Il Bancarella nelle scuole 2014 - le "penne" vincenti del Righi
Vincitrice assoluta per la migliore recensione CALDACI DOMIZIANA - classe 3A
Recensione a
RONALD H. BALSON, Volevo solo averti accanto, Milano, Garzanti, 2014
Domiziana Caldaci III Ab
Migliore recensione nella sestina GENNARI CRISTINA classe 3A
MIGLIORE RECENSIONE DEL VOLUME
Albert Espinosa, Braccialetti rossi, Milano, Salani Editore, 2014
«Ciò che segna, insegna». Questo Albert Espinosa lo sa bene. Così dopo una vita travagliata, un cancro affrontato, combattuto, vinto, una gamba (la sinistra) e un polmone in meno, molte esperienze raccolte e dopo aver imparato tanto, forse troppo, ha deciso di regalare regalandosi. Proprio così: Albert, con profonda e disinteressata generosità, ha deciso di non tenere per sé gli insegnamenti della vita ma di condividerli con tutti. Raccontandosi senza filtri ha fatto un dono, prezioso quanto inaspettato: una lezione grande sotto forma di manuale che insegna come vivere. Il suo libro Braccialetti rossi (Salani Editore, € 12,90, 172 pagine) è un inno alla vita, un diario che non racconta semplicemente i suoi dieci anni trascorsi in ospedale, ma parla di scoperte (23 per precisione), di gialli, di amore per la vita. Con un linguaggio semplice, diretto, simpatico parla di sé e degli altri. Dopo aver interiorizzato la sua difficile esperienza e i duri insegnamenti che ha ben presto dovuto imparare ne parla come si usa di solito fare per una passeggiata al mare, una partita a calcetto o una vacanza tra amici. Perché il suo scopo non è certamente quello di essere commiserato e compianto. Albert vuole dare consigli, vuole che la vita sia amata e compresa, vuole che gli altri scoprano ciò che lui ha imparato. I gialli, per esempio. Ognuno ne ha ventitrè. Sono persone tra l’amicizia e l’amore che lasciano il segno nella nostra vita, rendendoci migliori. Con una precisione da manuale per computer o altri strumenti elettronici, l’autore descrive passo a passo come individuare i gialli, come comportarci con loro e come viverli. Per Albert il mondo deve essere giallo. Gli altri colori possono essere belli, ma il giallo ha qualcosa in più. E’ un modo di vedere la vita, di vivere. E’ un mondo fatto di scoperte che l’autore, da ingegnere qual è, ci regala tramite una lista. Insegnamenti in fila che dovrebbero aiutarci a organizzare la vita. Le perdite sono positive. La parola “dolore” non esiste. Fai cinque buone domande al giorno. Il resto è da scoprire leggendo il libro…
Cristina Gennari, III Ab
Vincitrice per l'istituto MONTANARI SILVIA classe 4E
Recensione a
Michela Marzano, L’amore è tutto: è tutto ciò che so dell’amore, Torino, utet, 2013
Il libro L’amore è tutto di Michela Marzano è racchiuso tra le due citazioni iniziali: da una parte la sensibilità femminile delle parole di Emily Dickinson, riprese anche nel titolo; dall’altra l’analisi scientifica, ma non per questo meno emozionale, dello psichiatra Ronal Laing.

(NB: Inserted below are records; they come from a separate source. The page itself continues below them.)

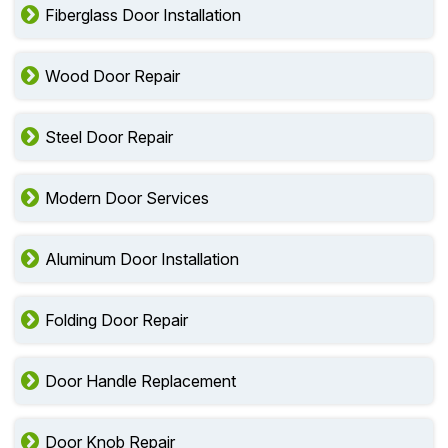
Fiberglass Door Installation
Wood Door Repair
Steel Door Repair
Modern Door Services
Aluminum Door Installation
Folding Door Repair
Door Handle Replacement
Door Knob Repair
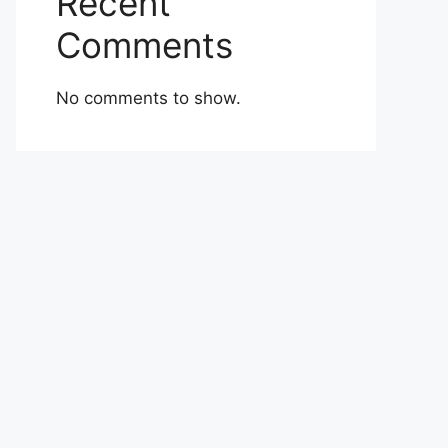
Recent
Comments
No comments to show.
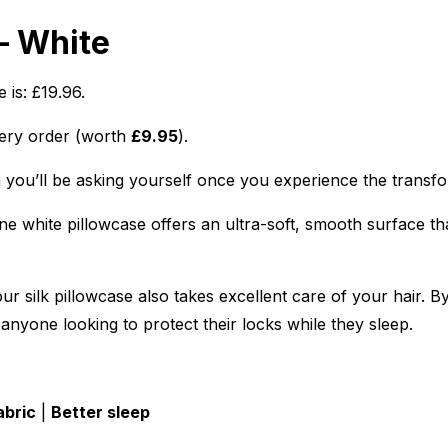
– White
 is: £19.96.
ery order (worth
£9.95
).
n you’ll be asking yourself once you experience the transfor
e white pillowcase offers an ultra-soft, smooth surface that
r silk pillowcase also takes excellent care of your hair. By
 anyone looking to protect their locks while they sleep.
abric
|
Better sleep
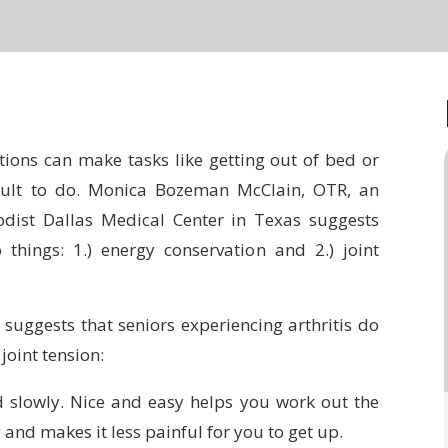
tions can make tasks like getting out of bed or
icult to do. Monica Bozeman McClain, OTR, an
odist Dallas Medical Center in Texas suggests
 things: 1.) energy conservation and 2.) joint
suggests that seniors experiencing arthritis do
joint tension:
d slowly. Nice and easy helps you work out the
 and makes it less painful for you to get up.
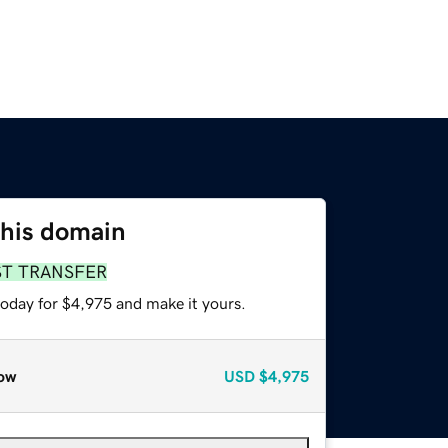
this domain
ST TRANSFER
today for $4,975 and make it yours.
ow
USD
$4,975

Tra questi due poli si sviluppa la riflessione dell’autrice, che alterna momenti in cui i sentimenti prevalgono e travolgono tutto, anche il lessico, che diventa ossessivo e ripetitivo nella ricerca della definizione precisa, ad altri in cui l’autrice mostra il suo essere filosofa, attraverso riflessioni più articolate.

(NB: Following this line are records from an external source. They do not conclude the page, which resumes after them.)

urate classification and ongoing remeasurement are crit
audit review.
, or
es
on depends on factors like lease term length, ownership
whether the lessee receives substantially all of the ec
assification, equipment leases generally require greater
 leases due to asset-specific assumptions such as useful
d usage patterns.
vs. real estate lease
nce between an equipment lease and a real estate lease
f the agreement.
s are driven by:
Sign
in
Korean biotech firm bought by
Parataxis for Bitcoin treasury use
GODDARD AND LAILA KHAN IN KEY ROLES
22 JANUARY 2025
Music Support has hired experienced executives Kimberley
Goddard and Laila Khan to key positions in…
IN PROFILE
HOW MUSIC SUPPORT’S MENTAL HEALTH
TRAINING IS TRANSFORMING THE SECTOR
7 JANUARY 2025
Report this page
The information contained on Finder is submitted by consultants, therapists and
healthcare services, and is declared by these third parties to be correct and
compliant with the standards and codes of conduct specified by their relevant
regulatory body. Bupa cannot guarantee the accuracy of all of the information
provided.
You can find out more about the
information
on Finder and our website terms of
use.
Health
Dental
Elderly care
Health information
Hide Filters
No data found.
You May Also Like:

Michela Marzano sembra, quindi, identificarsi nei versi della Dickinson, nella sua visione totalizzante dell’amore, di cui vuole scrivere, nonostante gli amici glielo abbiano sconsigliato, perché dell’amore si è già parlato troppo e dunque il rischio che si corre è di dire cose già dette.
È evidente però che l’autrice ha bisogno di parlare dell’amore, un sentimento unico, che “dura per sempre”, che è inspiegabile, perché indipendente dalle qualità dell’altro, che tormenta e salva, che non può essere confuso con la passione, che non pone condizioni, che “è la chiave” e insieme “è la risposta” e che consente di riattaccare quei frammenti interiori che ognuno si porta dentro sin da bambino.
Ed ecco che dalla Dickinson siamo arrivati a Laing: dalla visione totalizzante della prima siamo giunti alla visione dell’amore come sentimento senza il quale la nostra personalità va in pezzi e attraverso il quale vengono aggiustati questi stessi pezzi.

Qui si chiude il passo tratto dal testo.